YOUR GOAL:
Search the listing below for the string "Buying" and copy every line where it occurs.

_____

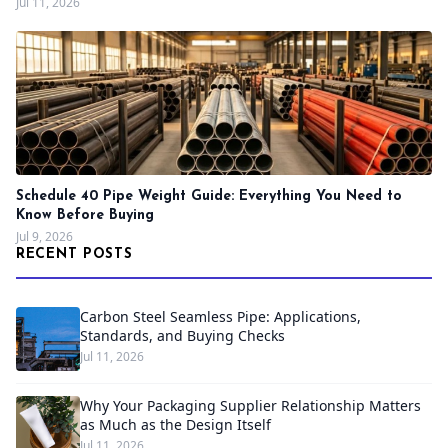
Jul 11, 2026
Schedule 40 Pipe Weight Guide: Everything You Need to
Know Before Buying
Jul 9, 2026
RECENT POSTS
Carbon Steel Seamless Pipe: Applications,
Standards, and Buying Checks
Jul 11, 2026
Why Your Packaging Supplier Relationship Matters
as Much as the Design Itself
Jul 11, 2026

_____

TASK RESPONSE:
Know Before Buying
Standards, and Buying Checks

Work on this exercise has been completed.